Excerpts from a dataset

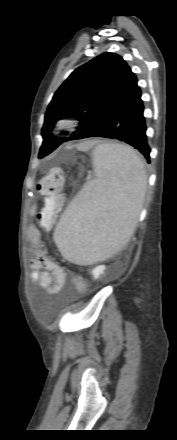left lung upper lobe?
<instances>
[{
	"instance_id": "5c2ea615",
	"label": "left lung upper lobe",
	"mask_w": 177,
	"mask_h": 440,
	"mask_svg": "<svg viewBox=\"0 0 177 440\" xmlns=\"http://www.w3.org/2000/svg\"><path fill=\"white\" fill-rule=\"evenodd\" d=\"M138 88L137 78L117 54L103 53L74 70L50 102L42 128L39 158L63 141L82 139L115 113ZM65 117L80 119V127L68 138H52L54 123Z\"/></svg>"
}]
</instances>
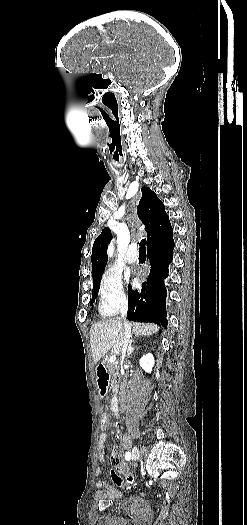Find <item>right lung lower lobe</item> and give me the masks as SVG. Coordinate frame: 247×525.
Wrapping results in <instances>:
<instances>
[{
    "instance_id": "right-lung-lower-lobe-1",
    "label": "right lung lower lobe",
    "mask_w": 247,
    "mask_h": 525,
    "mask_svg": "<svg viewBox=\"0 0 247 525\" xmlns=\"http://www.w3.org/2000/svg\"><path fill=\"white\" fill-rule=\"evenodd\" d=\"M170 223L147 239V254L151 264L147 286L140 291L128 292V318L167 325L166 289L163 279L168 276V265L173 259L174 240Z\"/></svg>"
}]
</instances>
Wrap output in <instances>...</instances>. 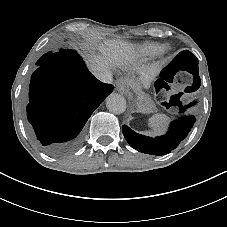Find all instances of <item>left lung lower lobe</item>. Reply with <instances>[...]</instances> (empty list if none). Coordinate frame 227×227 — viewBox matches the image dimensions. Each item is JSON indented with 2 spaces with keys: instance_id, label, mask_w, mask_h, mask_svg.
<instances>
[{
  "instance_id": "obj_1",
  "label": "left lung lower lobe",
  "mask_w": 227,
  "mask_h": 227,
  "mask_svg": "<svg viewBox=\"0 0 227 227\" xmlns=\"http://www.w3.org/2000/svg\"><path fill=\"white\" fill-rule=\"evenodd\" d=\"M184 111V109L180 110L181 113ZM194 122V116L182 117L171 124L166 135L156 138L137 134L126 125L122 127V131L128 143L137 151L160 156L175 149L187 136Z\"/></svg>"
}]
</instances>
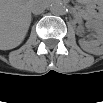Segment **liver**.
Returning <instances> with one entry per match:
<instances>
[{"mask_svg":"<svg viewBox=\"0 0 103 103\" xmlns=\"http://www.w3.org/2000/svg\"><path fill=\"white\" fill-rule=\"evenodd\" d=\"M31 5L25 0L1 2V50L16 48L23 42L31 23Z\"/></svg>","mask_w":103,"mask_h":103,"instance_id":"1","label":"liver"}]
</instances>
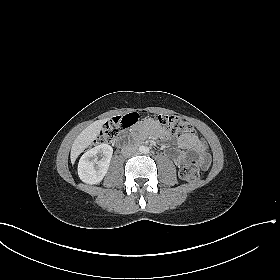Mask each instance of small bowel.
Instances as JSON below:
<instances>
[{
	"mask_svg": "<svg viewBox=\"0 0 280 280\" xmlns=\"http://www.w3.org/2000/svg\"><path fill=\"white\" fill-rule=\"evenodd\" d=\"M144 124L146 126H150V127L154 128V133L156 135L163 136V137L167 136L165 133L156 129L153 126V123L151 121L146 120L144 122ZM140 136H142V134H140ZM178 144L183 149L194 150L197 153V155L199 157V161L204 168H207L209 166L210 157H209V154L207 153V146H206L205 142L203 140H201L197 135H195V134L182 135L178 138ZM186 159H187L186 155H179L175 161L178 166H181L182 164H184L186 162Z\"/></svg>",
	"mask_w": 280,
	"mask_h": 280,
	"instance_id": "obj_1",
	"label": "small bowel"
}]
</instances>
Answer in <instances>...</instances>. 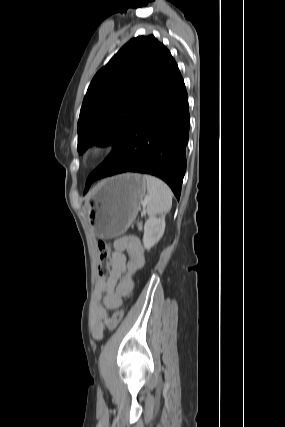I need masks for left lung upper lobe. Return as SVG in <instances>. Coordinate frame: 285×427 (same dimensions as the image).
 <instances>
[{
  "instance_id": "5c2ea615",
  "label": "left lung upper lobe",
  "mask_w": 285,
  "mask_h": 427,
  "mask_svg": "<svg viewBox=\"0 0 285 427\" xmlns=\"http://www.w3.org/2000/svg\"><path fill=\"white\" fill-rule=\"evenodd\" d=\"M172 56L153 35L125 44L91 81L78 120V151L118 146L146 106Z\"/></svg>"
}]
</instances>
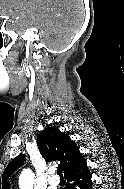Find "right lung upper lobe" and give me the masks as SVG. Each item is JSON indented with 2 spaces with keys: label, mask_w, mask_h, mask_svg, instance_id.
Listing matches in <instances>:
<instances>
[{
  "label": "right lung upper lobe",
  "mask_w": 124,
  "mask_h": 189,
  "mask_svg": "<svg viewBox=\"0 0 124 189\" xmlns=\"http://www.w3.org/2000/svg\"><path fill=\"white\" fill-rule=\"evenodd\" d=\"M37 145L41 155L47 161L60 162L59 167L64 174L85 160L75 142L56 127L42 131L37 137ZM23 161L24 155H19L7 166L2 176L3 189H9L7 179Z\"/></svg>",
  "instance_id": "right-lung-upper-lobe-1"
}]
</instances>
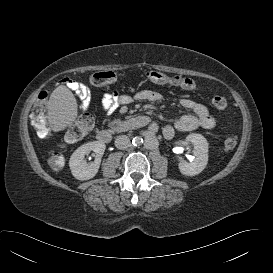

Directions. Write out, exactly and with nothing added, every line from the one that holds "mask_h, mask_svg, instance_id." to the end of the entries above; pictures stay out.

Answer for the task.
Find "right lung upper lobe" and give me the masks as SVG. Each item is JSON indented with 2 spaces with keys: label, mask_w, mask_h, mask_svg, instance_id.
Listing matches in <instances>:
<instances>
[{
  "label": "right lung upper lobe",
  "mask_w": 124,
  "mask_h": 189,
  "mask_svg": "<svg viewBox=\"0 0 124 189\" xmlns=\"http://www.w3.org/2000/svg\"><path fill=\"white\" fill-rule=\"evenodd\" d=\"M37 145L41 155L47 161L60 162L59 167L64 174L85 160L75 142L56 127L42 131L37 137ZM23 161L24 155H19L7 166L2 176L3 189H9L7 179Z\"/></svg>",
  "instance_id": "right-lung-upper-lobe-1"
}]
</instances>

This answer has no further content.